ECHA Opens Consultation On Four Substances For REACH Annex XIV

The consultation was published on 2 February 2026 and runs until 2 May 2026, closing at 23:59 Helsinki time. ECHA notes that prioritisation relies mainly on registration dossier information on uses and volumes, and it encourages registrants to keep dossiers up to date.

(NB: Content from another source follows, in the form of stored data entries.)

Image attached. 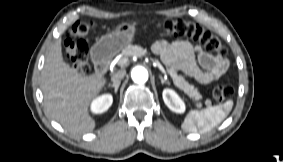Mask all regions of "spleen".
I'll return each mask as SVG.
<instances>
[{
  "label": "spleen",
  "mask_w": 283,
  "mask_h": 162,
  "mask_svg": "<svg viewBox=\"0 0 283 162\" xmlns=\"http://www.w3.org/2000/svg\"><path fill=\"white\" fill-rule=\"evenodd\" d=\"M233 101L228 100L224 104L211 106L203 110H191L181 127L186 132L205 133L220 124L231 112Z\"/></svg>",
  "instance_id": "spleen-1"
}]
</instances>
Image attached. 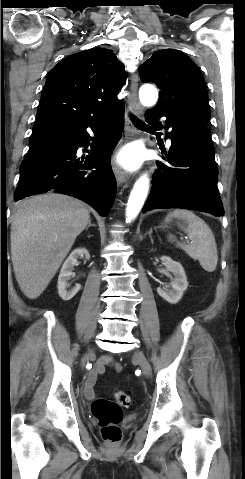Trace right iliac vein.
I'll return each instance as SVG.
<instances>
[{"instance_id":"obj_1","label":"right iliac vein","mask_w":245,"mask_h":479,"mask_svg":"<svg viewBox=\"0 0 245 479\" xmlns=\"http://www.w3.org/2000/svg\"><path fill=\"white\" fill-rule=\"evenodd\" d=\"M93 355V351H90L87 356L83 359L82 361V365L84 366V364L86 363V361L88 360L89 357H91Z\"/></svg>"}]
</instances>
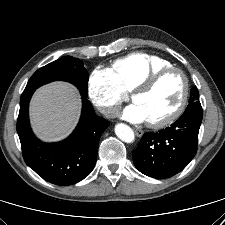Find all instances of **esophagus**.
<instances>
[{
    "mask_svg": "<svg viewBox=\"0 0 225 225\" xmlns=\"http://www.w3.org/2000/svg\"><path fill=\"white\" fill-rule=\"evenodd\" d=\"M134 132H135V134H136L137 137H142V135H143V131L140 130V129L135 128L134 129Z\"/></svg>",
    "mask_w": 225,
    "mask_h": 225,
    "instance_id": "obj_1",
    "label": "esophagus"
}]
</instances>
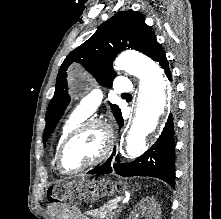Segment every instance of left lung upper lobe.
Listing matches in <instances>:
<instances>
[{
  "mask_svg": "<svg viewBox=\"0 0 221 219\" xmlns=\"http://www.w3.org/2000/svg\"><path fill=\"white\" fill-rule=\"evenodd\" d=\"M159 45L151 27L145 23L143 14L132 9L118 11L102 23L92 37L71 51L62 63L55 93L46 113L43 140L46 141L51 135L70 102L66 70L72 62L80 63L100 84L110 87L115 77L112 63L119 52L131 48L152 57ZM110 105L119 122L122 119L121 110L117 105Z\"/></svg>",
  "mask_w": 221,
  "mask_h": 219,
  "instance_id": "obj_1",
  "label": "left lung upper lobe"
}]
</instances>
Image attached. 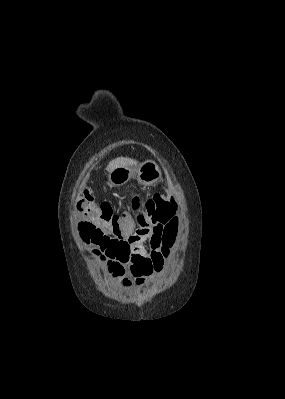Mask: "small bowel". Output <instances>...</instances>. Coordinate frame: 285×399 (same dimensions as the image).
<instances>
[{
	"label": "small bowel",
	"instance_id": "c3829d8e",
	"mask_svg": "<svg viewBox=\"0 0 285 399\" xmlns=\"http://www.w3.org/2000/svg\"><path fill=\"white\" fill-rule=\"evenodd\" d=\"M153 223V215L147 217L145 224L135 228L131 224L122 223L118 228V235L121 238L129 240L132 244V248L135 250V254H138L144 258H151V256L157 252L164 243L165 231L163 228H156ZM176 225L172 228V231L176 232ZM148 241L149 248L145 249L142 247V242ZM123 273L117 276H122Z\"/></svg>",
	"mask_w": 285,
	"mask_h": 399
}]
</instances>
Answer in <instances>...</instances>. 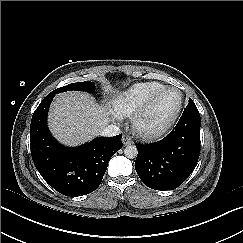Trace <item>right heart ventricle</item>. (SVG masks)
Segmentation results:
<instances>
[{
    "instance_id": "1",
    "label": "right heart ventricle",
    "mask_w": 243,
    "mask_h": 243,
    "mask_svg": "<svg viewBox=\"0 0 243 243\" xmlns=\"http://www.w3.org/2000/svg\"><path fill=\"white\" fill-rule=\"evenodd\" d=\"M163 87L165 85L157 81L135 83L113 97V110L121 117H130L152 94Z\"/></svg>"
}]
</instances>
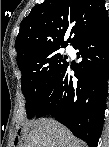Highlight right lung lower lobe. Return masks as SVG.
Returning <instances> with one entry per match:
<instances>
[{
	"label": "right lung lower lobe",
	"instance_id": "1",
	"mask_svg": "<svg viewBox=\"0 0 109 147\" xmlns=\"http://www.w3.org/2000/svg\"><path fill=\"white\" fill-rule=\"evenodd\" d=\"M82 60L69 63L49 90L35 117L52 115L89 147L102 133L109 74V19H102L74 45ZM75 71L72 80L70 70Z\"/></svg>",
	"mask_w": 109,
	"mask_h": 147
}]
</instances>
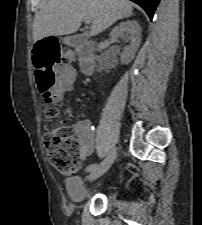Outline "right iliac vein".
Here are the masks:
<instances>
[{
  "label": "right iliac vein",
  "instance_id": "right-iliac-vein-1",
  "mask_svg": "<svg viewBox=\"0 0 202 225\" xmlns=\"http://www.w3.org/2000/svg\"><path fill=\"white\" fill-rule=\"evenodd\" d=\"M116 157V148H112L101 164L88 175L90 182L101 177L111 167Z\"/></svg>",
  "mask_w": 202,
  "mask_h": 225
}]
</instances>
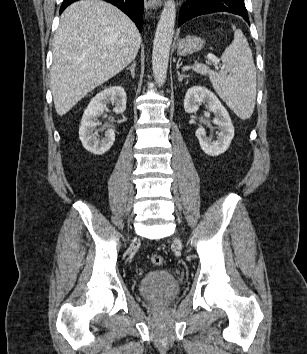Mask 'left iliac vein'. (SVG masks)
I'll return each mask as SVG.
<instances>
[{"label":"left iliac vein","instance_id":"left-iliac-vein-1","mask_svg":"<svg viewBox=\"0 0 307 354\" xmlns=\"http://www.w3.org/2000/svg\"><path fill=\"white\" fill-rule=\"evenodd\" d=\"M176 243H177L178 245H181L180 241H176Z\"/></svg>","mask_w":307,"mask_h":354}]
</instances>
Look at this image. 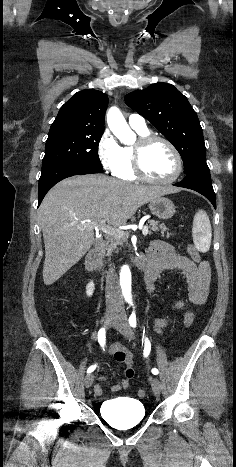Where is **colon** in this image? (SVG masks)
<instances>
[{
  "mask_svg": "<svg viewBox=\"0 0 236 467\" xmlns=\"http://www.w3.org/2000/svg\"><path fill=\"white\" fill-rule=\"evenodd\" d=\"M187 251H188V254L190 255V257L193 259V261H195V262L201 261L200 254H199L198 250L195 248V246H193L192 244H188L187 245ZM192 323H193V315L191 313H187L186 316H185V319H184V324H185L186 327H190L192 325ZM114 357H115L116 360H123L125 358L124 354L121 353V352L116 353V355ZM138 395L139 396H144L145 391L140 390L138 392Z\"/></svg>",
  "mask_w": 236,
  "mask_h": 467,
  "instance_id": "5ec220e1",
  "label": "colon"
}]
</instances>
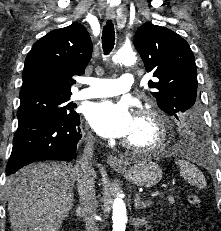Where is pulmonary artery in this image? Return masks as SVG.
Listing matches in <instances>:
<instances>
[{
	"label": "pulmonary artery",
	"mask_w": 221,
	"mask_h": 231,
	"mask_svg": "<svg viewBox=\"0 0 221 231\" xmlns=\"http://www.w3.org/2000/svg\"><path fill=\"white\" fill-rule=\"evenodd\" d=\"M85 83L89 86L79 90L75 95L76 99L120 95L133 87L134 77L131 73H124L118 80L88 78Z\"/></svg>",
	"instance_id": "pulmonary-artery-1"
}]
</instances>
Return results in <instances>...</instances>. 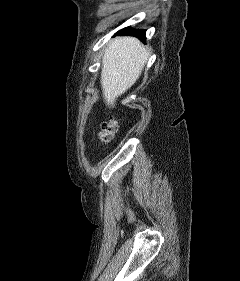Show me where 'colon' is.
Segmentation results:
<instances>
[{
  "label": "colon",
  "mask_w": 240,
  "mask_h": 281,
  "mask_svg": "<svg viewBox=\"0 0 240 281\" xmlns=\"http://www.w3.org/2000/svg\"><path fill=\"white\" fill-rule=\"evenodd\" d=\"M116 129H117V126L114 121L104 122L102 124L101 130L99 132V140L103 144L109 143L112 140V138L116 132Z\"/></svg>",
  "instance_id": "obj_1"
}]
</instances>
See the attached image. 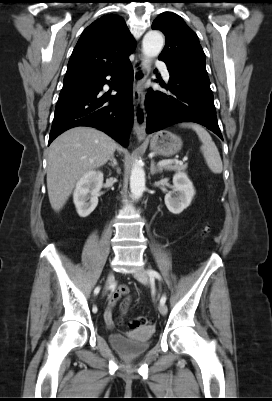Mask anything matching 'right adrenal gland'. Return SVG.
Returning <instances> with one entry per match:
<instances>
[{
  "label": "right adrenal gland",
  "mask_w": 272,
  "mask_h": 401,
  "mask_svg": "<svg viewBox=\"0 0 272 401\" xmlns=\"http://www.w3.org/2000/svg\"><path fill=\"white\" fill-rule=\"evenodd\" d=\"M108 165L111 166L112 168L116 167V169L118 170V163H117V160L114 155L111 156L110 162L108 163Z\"/></svg>",
  "instance_id": "2a0ac1e0"
}]
</instances>
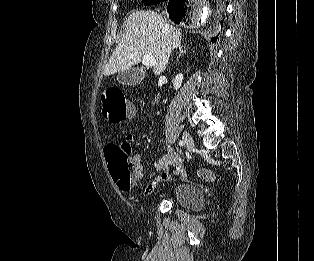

Substances Under Consultation

ECHA’s consultation lists the following substances, each already identified on the Candidate List as substances of very high concern (SVHCs) on different hazard grounds:

• Bumetrizole (UV-326) (EC 223-445-4, CAS 3896-11-5), identified as very persistent and very bioaccumulative (vPvB) under Article 57(e)
• UV-329 (EC 221-573-5, CAS 3147-75-9), also identified as vPvB under Article 57(e)
• Triphenyl phosphate (EC 204-112-2, CAS 115-86-6), identified under Article 57(f) due to endocrine-disrupting properties for the environment
• 2-(dimethylamino)-2-[(4-methylphenyl)methyl]-1-[4-(morpholin-4-yl)phenyl]butan-1-one (EC 438-340-0, CAS 119344-86-4), identified under Article 57(c) as toxic for reproduction, Category 1B (H360Df)

Typical Uses And Why ECHA Prioritised Them

In ECHA’s draft background documentation, UV-326 and UV-329 are described as UV stabilisers used across plastics, rubber and resins, as well as in coatings, adhesives, sealants, lubricants, cleaning products and inks, and in a wide range of articles. Triphenyl phosphate is described as a flame retardant and plasticiser with uses in polymer formulations, adhesives and sealants, coatings and paints, and in a broad range of articles, including electrical and electronic equipment and textiles, with some reported uses in cosmetics and personal care. The photoinitiator is described as primarily used for UV inks and coatings in industrial and professional printing.

ECHA reports EU use volumes within the authorisation scope ranging from 100 to less than 10,000 tonnes per year, depending on the substance, with wide-dispersive industrial, professional and, for several substances, consumer and article uses.

What To Watch Next

ECHA indicates a standard approach to transitional arrangements in Annex XIV, with a latest application date around 18 to 24 months after inclusion and a sunset date 18 months later, while review periods or exemptions would be set later through authorisation decisions.

Summary

For companies making, importing or using materials and articles that may contain these substances, the consultation is a key opportunity to provide use information and potential exemption arguments. Early preparation can reduce disruption if Annex XIV inclusion later translates into authorisation obligations for specific uses.